Historic Supreme Court ruling on same-sex marriage

The first same-sex couple in line at the the courthouse in Fulton County, Georgia, following the Supreme Court's historic June 26 ruling. Photo credit: @bluestein

This statement was written on the day of the Supreme Court ruling in Obergefell v. Hodges, June 26, 2015.

The U.S. Supreme Court in a historic and profound ruling has upheld the civil right of same-sex couples to get married. In a 5-to-4 decision, the Court ruled today that the Fourteenth Amendment of the U.S. Constitution requires all states to issue marriage licenses to same-sex couples. In addition, the Court ruled that states must recognize legal same-sex marriages performed in other states.

Only a few years ago, it would have been impossible to believe that this monumental moment would occur today.

How could it be that the U.S. Supreme Court, which as recently as 1986 shamefully upheld the reactionary sodomy laws of the state of Georgia (Bowers v. Hardwick), would now echo the demands of a movement that rose up at Stonewall and in other urban centers in the late 1960s? Beyond Stonewall, the modern LGBTQ movement would grow in strength into an unstoppable force that would eventually encompass millions of people in the fight for civil rights and full equality.

This huge victory reflects the growing support for LGBTQ equality that has shifted dramatically over the past few years.
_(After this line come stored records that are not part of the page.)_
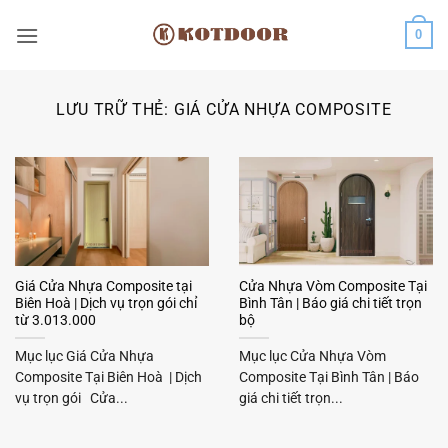
Bỏ
0
qua
nội
dung
LƯU TRỮ THẺ:
GIÁ CỬA NHỰA COMPOSITE
Giá Cửa Nhựa Composite tại
Cửa Nhựa Vòm Composite Tại
Biên Hoà | Dịch vụ trọn gói chỉ
Bình Tân | Báo giá chi tiết trọn
từ 3.013.000
bộ
Mục lục Giá Cửa Nhựa
Mục lục Cửa Nhựa Vòm
Composite Tại Biên Hoà | Dịch
Composite Tại Bình Tân | Báo
vụ trọn gói Cửa...
giá chi tiết trọn...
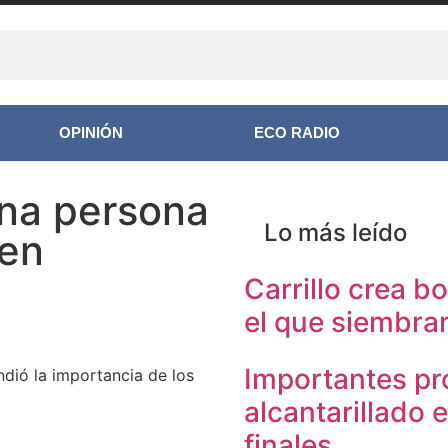
OPINIÓN
ECO RADIO
una persona
Lo más leído
 en
Carrillo crea b
el que siembran
Importantes pr
ndió la importancia de los
alcantarillado 
finales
After the hateful Proposition 8, the ballot measure aimed at banning same-sex marriage in California, was narrowly approved by the voters in 2008 (eventually overturned in the courts), an already strong LGBTQ movement intensified in the face of full-blown anti-gay bigotry spewed out by the right wing. As the movement continued to surge, public opinion began shifting away from bigotry in favor of LGBTQ rights.

The real legacy leading to this ruling

But the real legacy leading to this court ruling goes back much further than Prop. 8. It goes back all the way to the pioneers of the movement before Stonewall, and the explosion of the modern LGBTQ movement across the country after Stonewall.
There should be no misconception that the Supreme Court and/or the current bourgeois politicians who now claim to support LGBTQ are the ones to be remembered or honored for their actions on this issue. All movements fighting for civil rights and economic justice should see how a movement against centuries of persecution and violence could win such a victory, through resistance and independent struggle.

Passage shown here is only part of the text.